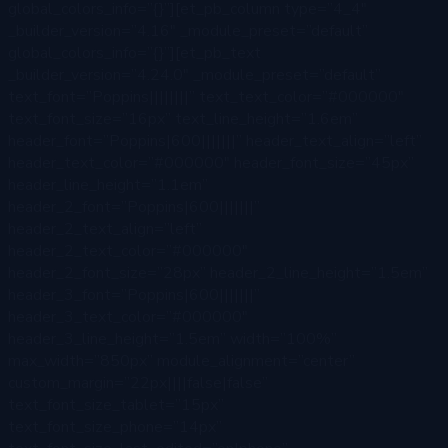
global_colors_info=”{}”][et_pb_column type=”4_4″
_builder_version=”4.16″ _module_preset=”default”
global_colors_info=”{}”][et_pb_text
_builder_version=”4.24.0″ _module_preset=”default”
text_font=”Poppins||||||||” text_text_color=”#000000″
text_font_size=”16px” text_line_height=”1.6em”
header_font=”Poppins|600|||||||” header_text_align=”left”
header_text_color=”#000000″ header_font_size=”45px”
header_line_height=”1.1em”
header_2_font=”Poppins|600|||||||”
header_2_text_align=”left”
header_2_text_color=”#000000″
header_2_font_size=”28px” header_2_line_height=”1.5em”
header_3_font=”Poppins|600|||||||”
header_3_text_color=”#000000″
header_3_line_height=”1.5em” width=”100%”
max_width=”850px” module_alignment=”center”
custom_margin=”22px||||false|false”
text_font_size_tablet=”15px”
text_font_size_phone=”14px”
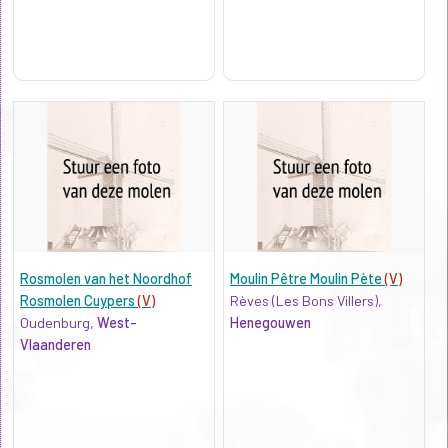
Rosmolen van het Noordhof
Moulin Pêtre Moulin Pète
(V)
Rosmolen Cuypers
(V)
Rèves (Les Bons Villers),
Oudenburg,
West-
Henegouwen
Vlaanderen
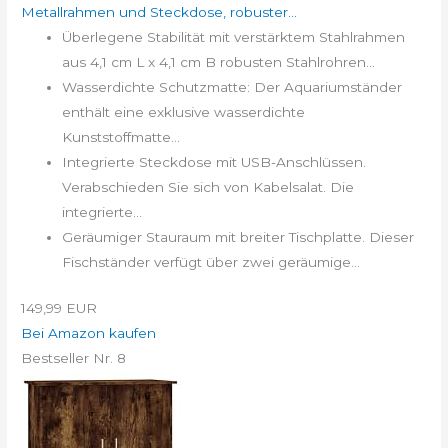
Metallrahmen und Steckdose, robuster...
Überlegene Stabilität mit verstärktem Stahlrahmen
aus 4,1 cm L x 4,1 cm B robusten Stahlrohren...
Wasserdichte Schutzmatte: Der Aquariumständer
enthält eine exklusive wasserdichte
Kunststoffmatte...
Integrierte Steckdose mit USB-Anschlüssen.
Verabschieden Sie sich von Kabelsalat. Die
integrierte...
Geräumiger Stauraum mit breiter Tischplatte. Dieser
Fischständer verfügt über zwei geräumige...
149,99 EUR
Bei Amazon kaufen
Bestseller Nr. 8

· · ·

- WHAT YOU HAVE TO DO
With the images omitted, output all entries exactly as given.

- SOLVED EXERCISE
global_colors_info=”{}”][et_pb_column type=”4_4″
_builder_version=”4.16″ _module_preset=”default”
global_colors_info=”{}”][et_pb_text
_builder_version=”4.24.0″ _module_preset=”default”
text_font=”Poppins||||||||” text_text_color=”#000000″
text_font_size=”16px” text_line_height=”1.6em”
header_font=”Poppins|600|||||||” header_text_align=”left”
header_text_color=”#000000″ header_font_size=”45px”
header_line_height=”1.1em”
header_2_font=”Poppins|600|||||||”
header_2_text_align=”left”
header_2_text_color=”#000000″
header_2_font_size=”28px” header_2_line_height=”1.5em”
header_3_font=”Poppins|600|||||||”
header_3_text_color=”#000000″
header_3_line_height=”1.5em” width=”100%”
max_width=”850px” module_alignment=”center”
custom_margin=”22px||||false|false”
text_font_size_tablet=”15px”
text_font_size_phone=”14px”
Rosmolen van het Noordhof
Moulin Pêtre Moulin Pète
(V)
Rosmolen Cuypers
(V)
Rèves (Les Bons Villers),
Oudenburg,
West-
Henegouwen
Vlaanderen
Metallrahmen und Steckdose, robuster...
Überlegene Stabilität mit verstärktem Stahlrahmen
aus 4,1 cm L x 4,1 cm B robusten Stahlrohren...
Wasserdichte Schutzmatte: Der Aquariumständer
enthält eine exklusive wasserdichte
Kunststoffmatte...
Integrierte Steckdose mit USB-Anschlüssen.
Verabschieden Sie sich von Kabelsalat. Die
integrierte...
Geräumiger Stauraum mit breiter Tischplatte. Dieser
Fischständer verfügt über zwei geräumige...
149,99 EUR
Bei Amazon kaufen
Bestseller Nr. 8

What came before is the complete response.